Posted: 02:57 pm Jan 23 2010
by JHNguyen89
Thanks for the tips.

PO had not changed jets for 2-3 years and has done various mods on the bike. Not sure if the jetting is off.. but

The last few times I've ridden the bike, I tried taking the bolt off to drain it and everytime a ton of goop comes out, so I'm guessing there's a ton of build up in there.

Also notice that when changing from 145MJ to 140MJ tons of smoke still comes out of the silencer. I was thinking if I was running leaner, I'd have less smoke. Or am I thinking this through wrong?

Hot tank is probably a bad idea for me. There's a few rust spots on the pipe.

Posted: 03:23 pm Jan 23 2010
by scheckaet
don't jet by "smoke and spooge" amount, do it the proper way by checking the plug after a wot test. Do a search you'll find the proper walk through for jetting by Inda

Posted: 07:03 pm Jan 23 2010
by IdahoCharley
>|<>QBB<
Mr. Wibbens wrote:I took Carvr's pipe in one time to be hot tanked and there was a rusty spot on his pipe. That **** ate right through all that rust and the pipe had a nice hole in it
Certainly true that a rusty spot will be attacked by the hot tank cleaning method more so than the good metal. Same goes for the torch method - rusty spots will burn through easier than the good metal.

Posted: 05:16 pm Aug 27 2010
by ihatefalling
Gunna wake this one up if you don't mind.

I've never cleaned my stick silencer. Never even opened up the little "drain" bolt. I've got a propane torch, so I guess I could burn that motha out....but I'd sure hate to loose the stock paint on it.

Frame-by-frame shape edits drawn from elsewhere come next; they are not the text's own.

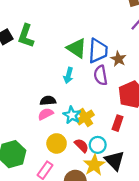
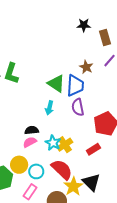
brown star: (118, 59) -> (86, 67), moved
red rectangle: (118, 123) -> (93, 149), turned 40
yellow circle: (57, 143) -> (19, 165), moved
cyan circle: (98, 145) -> (36, 171), moved
red semicircle: (81, 146) -> (62, 169), size x1.6

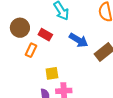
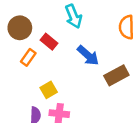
yellow square: (52, 73) -> (49, 90), turned -32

I've torched other "packed" silencers before, so I know it can clean it up.

So for ya'll that have done the torch method....do you feel it worked? And I guess did you spray paint your silencer afterwards? SPray paint holding up?

Posted: 05:32 pm Aug 27 2010
by scheckaet
some use bbq paint...

Posted: 07:50 pm Aug 27 2010
by Mr. Wibbens
>|<>QBB<
ihatefalling wrote:Gunna wake this one up if you don't mind.

I've never cleaned my stick silencer. Never even opened up the little "drain" bolt. I've got a propane torch, so I guess I could burn that motha out....but I'd sure hate to loose the stock paint on it.

I've torched other "packed" silencers before, so I know it can clean it up.

So for ya'll that have done the torch method....do you feel it worked? And I guess did you spray paint your silencer afterwards? SPray paint holding up?
Why would you want to paint it?

Oh you mean the stocker?

I don't know that I've ever heard anyone torching the stocker

Posted: 12:14 pm Aug 28 2010
by Road Dawg
I fired up the BBQ and cooked mine clean as a whistle!

Posted: 12:20 pm Aug 28 2010
by ihatefalling
Road Dawg....did it survive? I guess you had to repaint it? Any other update or advice?

Posted: 09:25 pm Aug 28 2010
by Road Dawg
It was fine. I did not have to repaint it either. It never lost its original color. It smoked like crazy and when I would open the lid fire came out, but I installed it and it works great. Cleaned all the splooge out of it that's for sure.

Posted: 11:19 pm Aug 28 2010
by jlove1974
OK I hope you don't invite me over for BBQ :blink:

Posted: 06:26 pm Aug 30 2010
by Road Dawg
A little two stroke splooge adds just the right amount of flavor to my grilling!